Symyx Research for Refining provides companies with small scope, flexible service projects where clients pay per experiment, allowing scientists to access capability when and where they need it.
Symyx has announced the expansion of Symyx Research to include refining R+D services.
The company's expertise is based on more than ten years of catalyst development experience throughout the petrochemical and chemical industries.
"Refiners around the world are facing increasing environmental regulations, decreasing margins, and lower-quality feedstocks.
"It is critically important for chemists and researchers in the refining industry to develop and evaluate new catalysts to address these challenges," said Richard Boehner, president of Symyx Research.
"Refining companies have catalyst experts.

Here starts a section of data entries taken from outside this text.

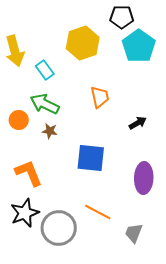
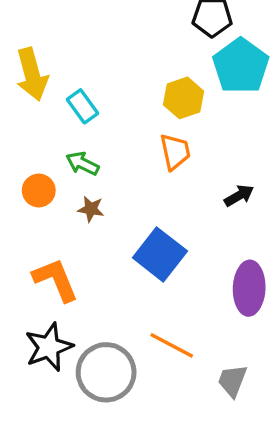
yellow hexagon: (83, 43) -> (183, 98), moved, size x0.7
green arrow: (45, 104) -> (82, 164), size x0.7
blue square: (91, 158) -> (160, 254), turned 32

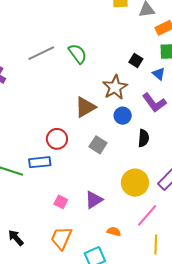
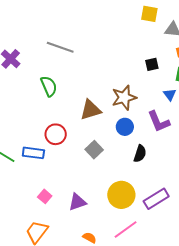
gray line: (41, 53) -> (60, 47), turned 32
green semicircle: (78, 54) -> (49, 86), moved
black square: (136, 61) -> (152, 64), moved, turned 32

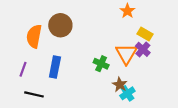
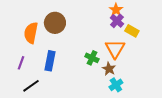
purple cross: (143, 49) -> (117, 21), moved
brown star: (120, 85) -> (109, 69), moved
black line: (34, 94) -> (31, 86), turned -48

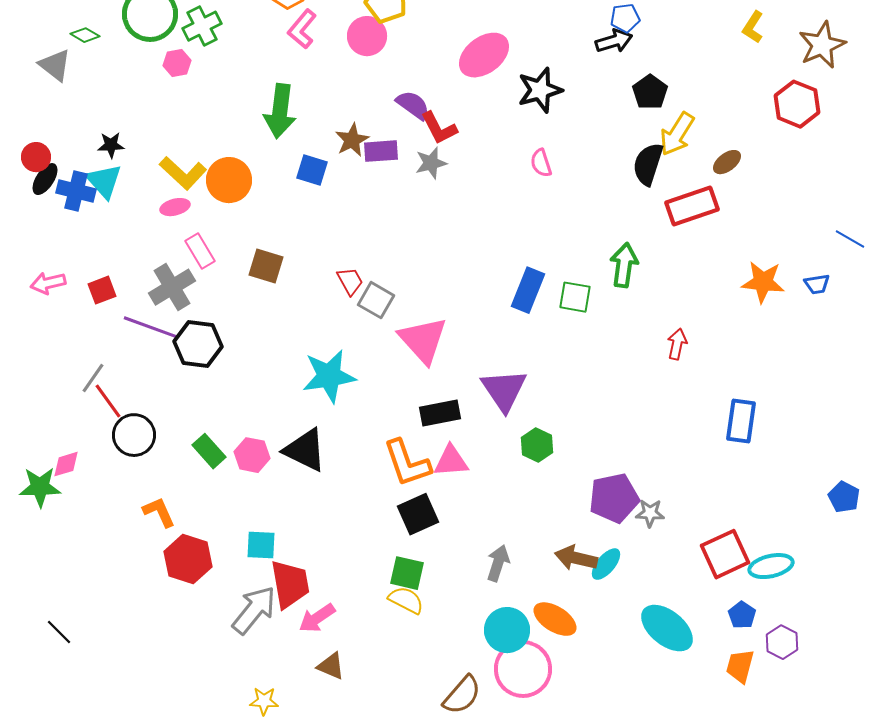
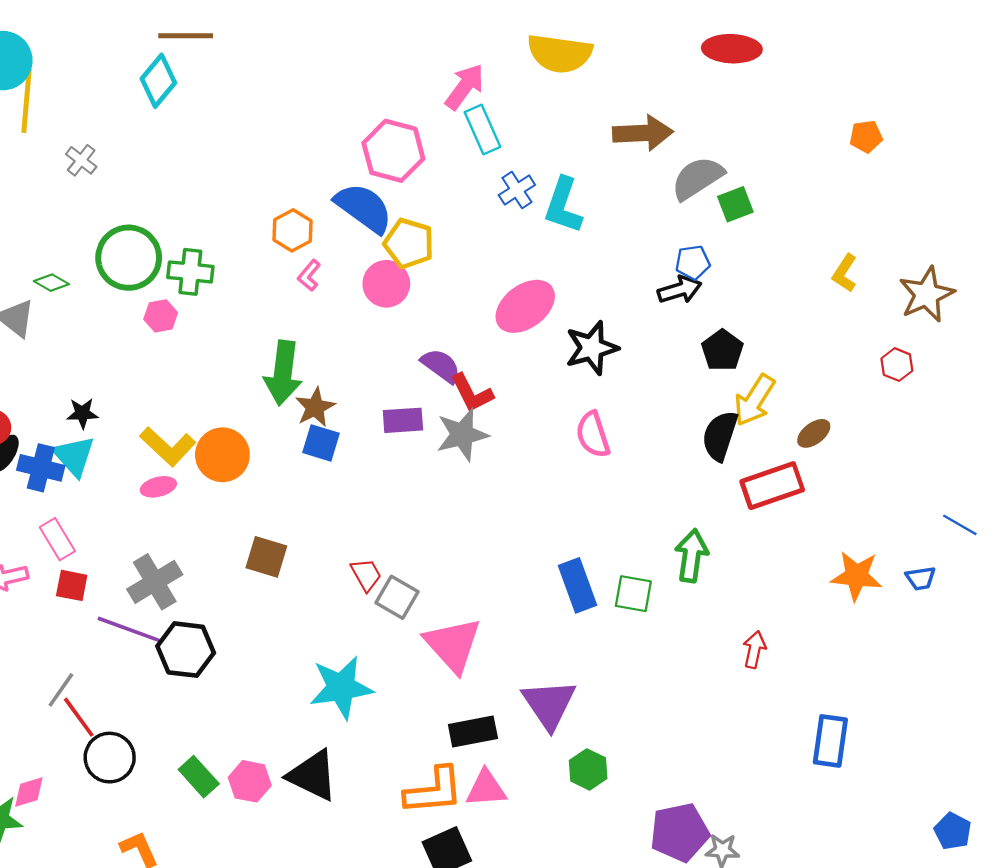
green cross: (202, 26) -> (190, 272), turned 33
pink L-shape: (302, 29) -> (309, 275), size x0.7
red hexagon: (797, 104) -> (897, 365), size x0.6
brown star: (352, 140) -> (315, 407), moved
gray star: (431, 163) -> (462, 435), size x1.4
pink semicircle: (541, 163) -> (593, 435), size x1.4
pink rectangle: (200, 251) -> (57, 539), moved
red square: (102, 290) -> (72, 585), turned 32
blue rectangle: (528, 290) -> (577, 585), turned -42
orange L-shape: (407, 463) -> (434, 791), turned -76

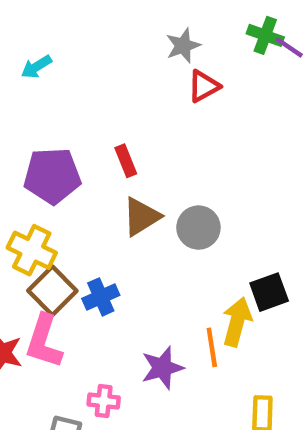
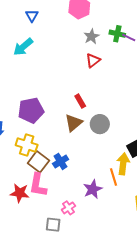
gray star: (183, 46) -> (91, 36), moved
cyan arrow: (36, 67) -> (23, 47), moved, size x1.5
red rectangle: (126, 161) -> (80, 101), moved
pink cross: (104, 401) -> (69, 208), turned -32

"Symyx Research for Refining provides a means for these scientists to access results for experiments in experimental spaces they define".
Symyx Research for Refining gives companies access to Symyx's installed base of high-throughput experimentation technology and analytics as well as expert staff to synthesise and screen new catalyst libraries or screen client-provided catalysts for catalytic performance.

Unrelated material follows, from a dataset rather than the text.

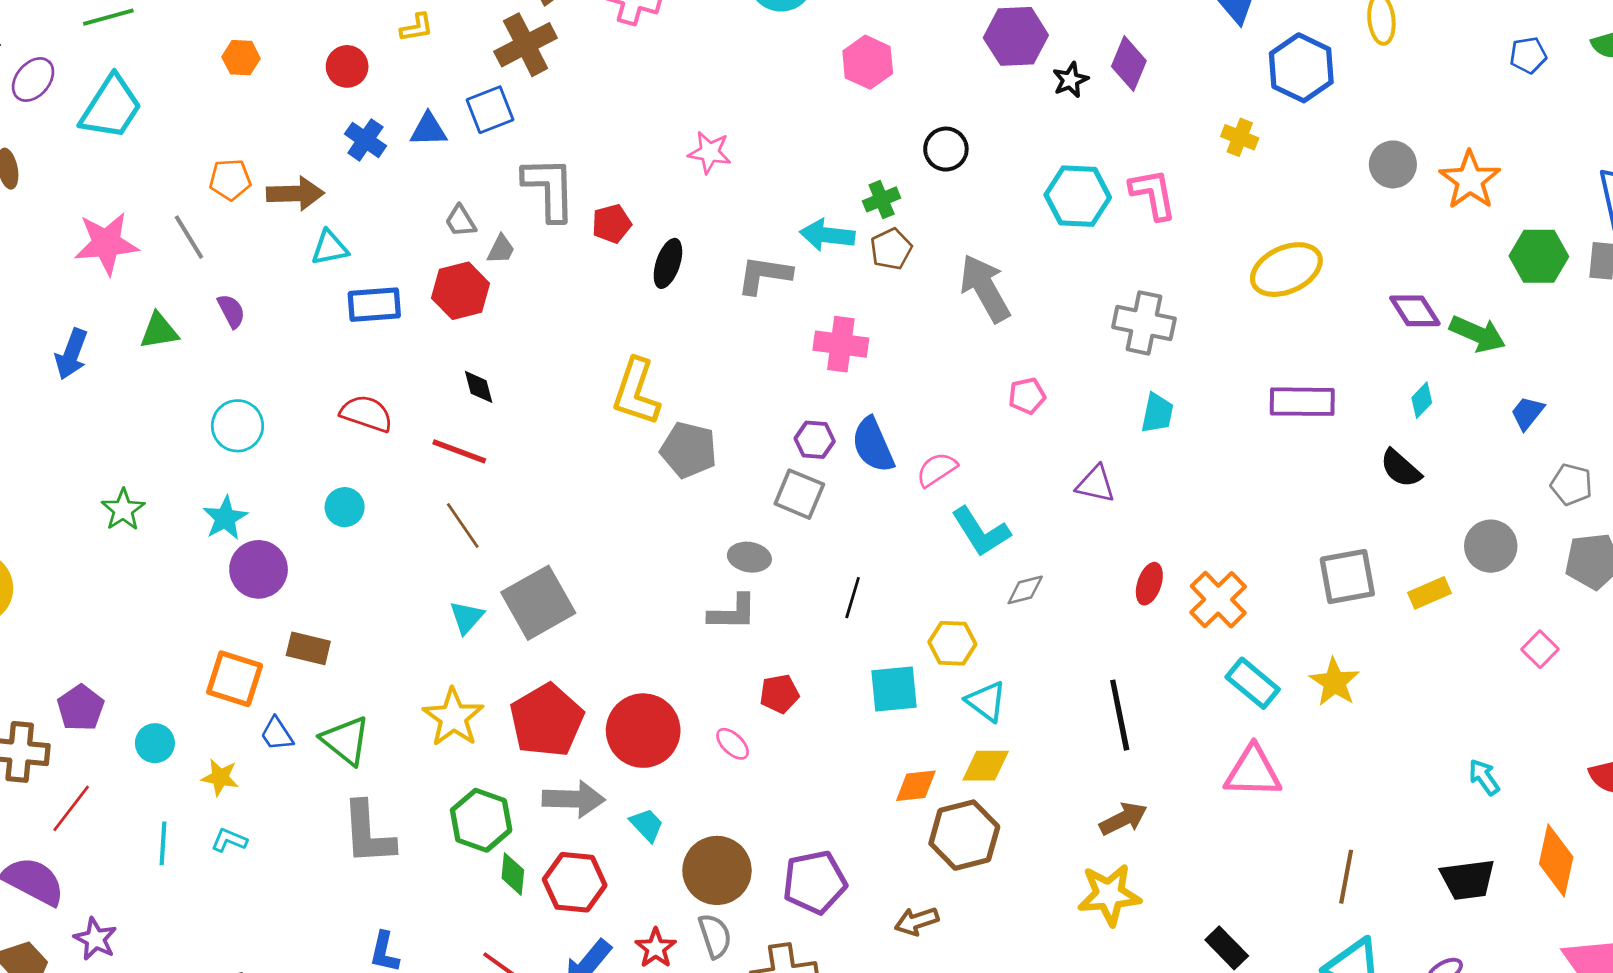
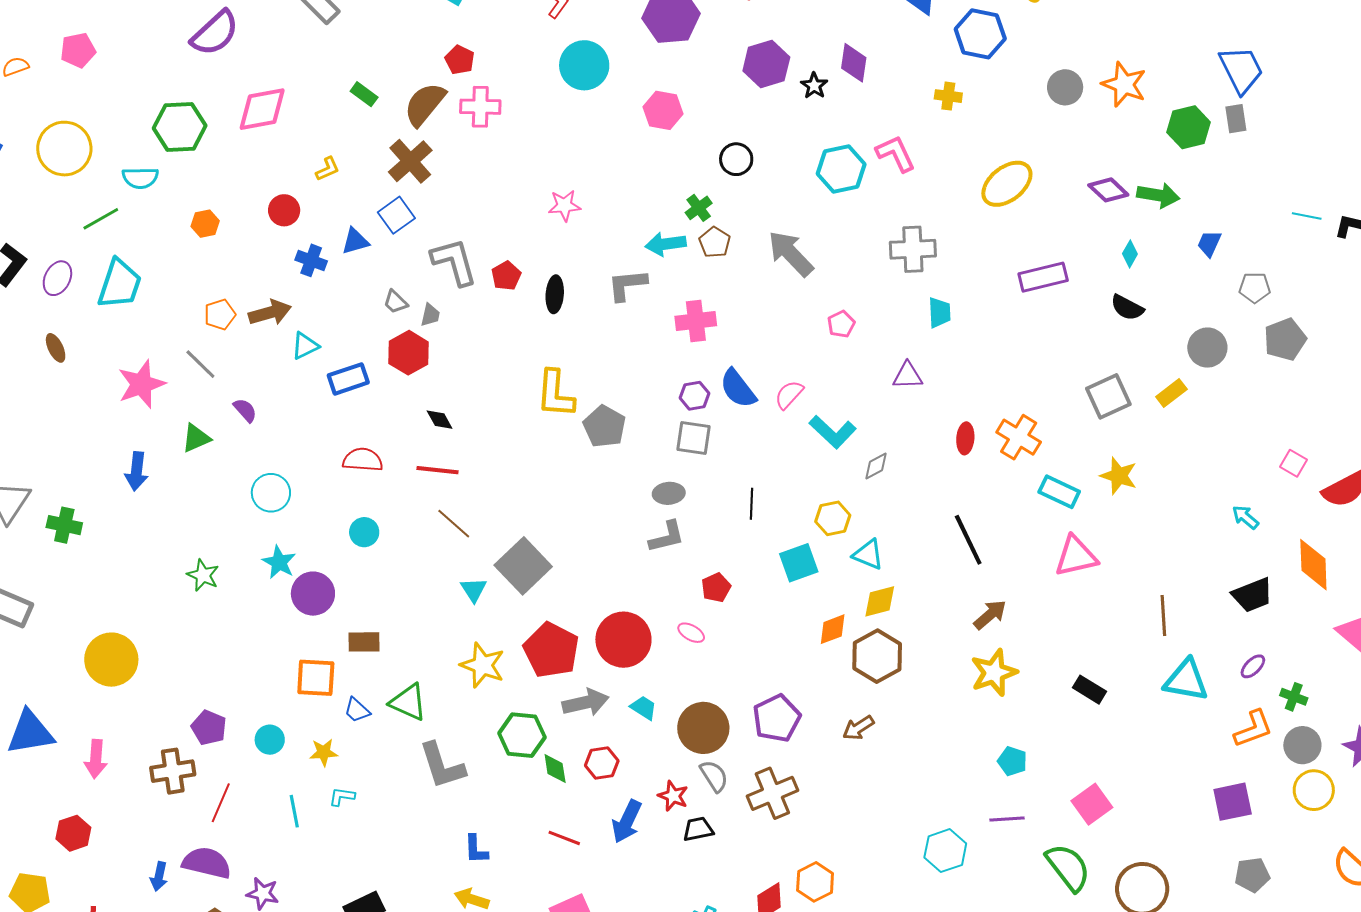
gray pentagon: (689, 450) -> (604, 426), turned 30
pink square: (1540, 649) -> (1293, 463), moved
red hexagon: (575, 882) -> (602, 763), size x0.7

This flexible, fee-for-service model allows the client to define experiment sets, own the scientific IP and pay no royalties.

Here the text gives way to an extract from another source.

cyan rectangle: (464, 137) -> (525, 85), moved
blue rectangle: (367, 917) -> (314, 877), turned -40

Infrastructure available through Symyx Research for Refining includes catalyst research and development capabilities for naphtha hydrodesulphurisation, diesel hydrodesulphurisation (and HDN), reforming, VGO hydrotreating, hydrocracking, lubes hydrotreating and alkylation.
With Symyx Research for Refining, the world's leaders in refining technology can reduce the number of pilot plant runs required for catalyst development by executing lab scale 'pilot plant representative' studies to identify catalysts and conditions that yield greater probabilities of success.
In addition, proprietary fixed-bed reactor technology for gas phase reactions and trickle-bed reactor technology for high conversion studies gives companies representative pilot plant data without investing in additional infrastructure.
"Clients can now access pilot plant quality data from laboratory reactors, using real feedstocks," said Sam Bergh, vice president of engineering, Symyx Technologies.
"This enables researchers to select catalysts with the greatest probability of success without having to perform numerous costly and time-consuming pilot plant runs on each candidate.
"Symyx Research provides not only a service to synthesise catalyst libraries but also to screen those catalysts in only a few months."